When Agatha learns that Meghan is pregnant again, and that their due dates fall within the same month, she finally musters up the courage to speak to her, thrilled that they now have the ordeal of childbearing in common. Little does Meghan know that the mundane exchange she has with a grocery store employee during a hurried afternoon shopping trip is about to change the course of her not-so-perfect life forever . . .

Topics & Questions for Discussion

1. The Secrets She Keeps opens with the following declaration from Agatha: “I am not the most important person in this story. That honor belongs to Meg.” Compare this with Meg’s opening lines a few pages later. To whom do you imagine the two women are telling this “story”? Do you think Agatha and Meg have the same readers or listeners in mind?

2. How did you feel about following two points of view throughout the novel? How does Michael Robotham establish distinct voices for Agatha and Meghan? If not from the very beginning, at what point did they become fully realized characters for you?

3. We all project certain ideals onto strangers we observe as we go about our days. What do you think accounts for this nosy impulse? Is it more extreme in Agatha than in the average person? What is so different about her?

4. As its writer and most dedicated reader, respectively, Meg and Agatha have complicated attitudes toward Meg’s blog, Mucky Kids.

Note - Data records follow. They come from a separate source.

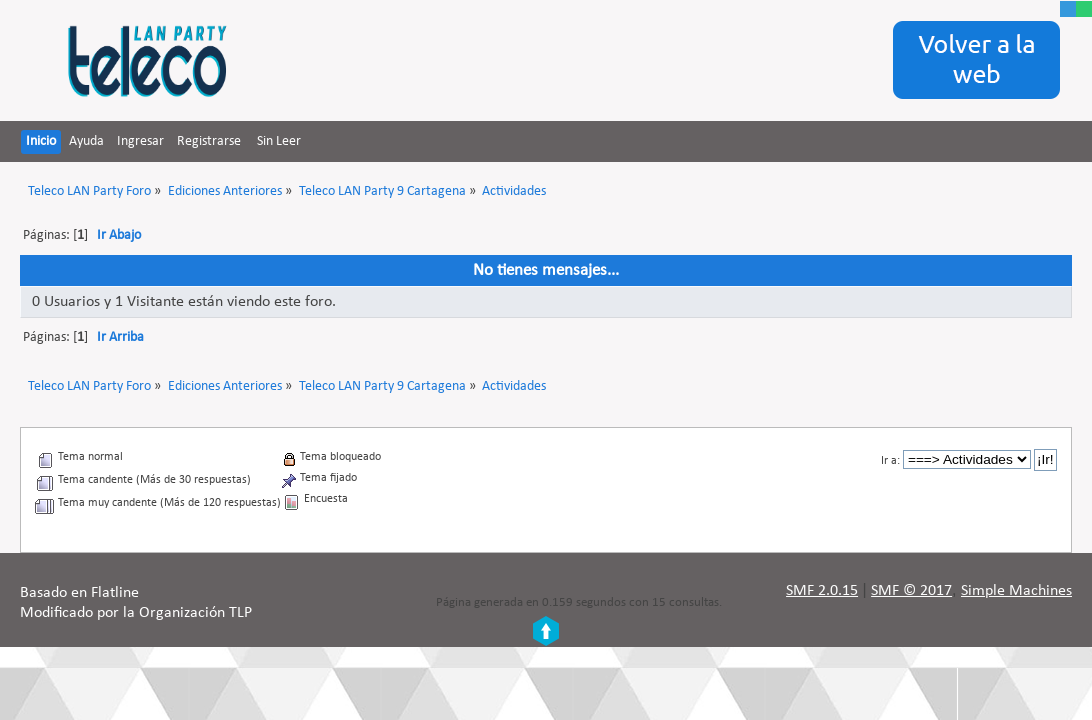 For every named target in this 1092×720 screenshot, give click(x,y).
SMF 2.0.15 (822, 591)
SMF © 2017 (911, 591)
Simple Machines (1016, 591)
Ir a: (890, 461)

Discuss how their consideration of the blog evolves as events unfold. What does the blog represent for each of them?

5. For Agatha, lying to Meg comes easy because, she tells us, “the lies I tell others are nothing compared to the ones I tell myself” (p. 113). What are Agatha’s greatest self-deceptions? What are Meg’s? Which woman is more convinced by her own lies?

6. How is motherhood portrayed in the novel? In what ways does having children define Meg and Agatha? Discuss how other female characters in the book define themselves in relation to motherhood, including Jules, Hayden’s mother, and Rhea Bowden. Compare the portrayal of motherhood with depictions of fatherhood. How do Hayden, Jack, Nicky, and Simon define themselves in relation to having children?

7. How does Agatha’s relationship with her mother affect her attitude toward having children of her own? What do you imagine Meg’s parents were like?

8. According to Meg, she and her husband approach life very differently: “Jack anticipates problems in advance and prepares for the worst, marshaling resources to handle things. I take problems as they come, bending rather than breaking” (p. 55). Do these approaches, as spelled out by Meg, speak more to her compatibility with Jack, or her incompatibility? How would you describe Agatha’s approach to life? Hayden’s? Are they a compatible couple?

9. What is the creature inside Agatha’s body that speaks to her? Do you think Agatha is the only character in the novel with such a critical voice inside her head?

10. His professional credentials aside, what about Cyrus Haven’s background enables him to understand Agatha better than everybody else? Even though we aren’t privy to his perspective, did you find him to be a relatable character? Why or why not?

11. Discuss your reactions to the novel’s final chapter, where Agatha’s fate is revealed. Is she dead? Who is the daughter she is expecting to visit her? What is she waiting for?

12. Many fans of The Secrets She Keeps are surprised that Michael Robotham was able to get inside the heads of two female characters in such a convincing and sympathetic way. How did the fact that this book was written by a man influence your reading? Were there instances where you thought a female author might have written things differently?

Enhance Your Book Club

1. The plot for The Secrets She Keeps was inspired by the true story of a baby abduction at a London hospital in 1990. Research media reports of the Alexandra Griffiths case online. How does it compare to the fictional media coverage in the novel?

2. The Secrets She Keeps has been compared to Paula Hawkins’s novel The Girl on the Train. Read both books, then compare and contrast Agatha Fyfle and Rachel Watson. What common experiences do the characters share? What overlapping themes appear in these two works?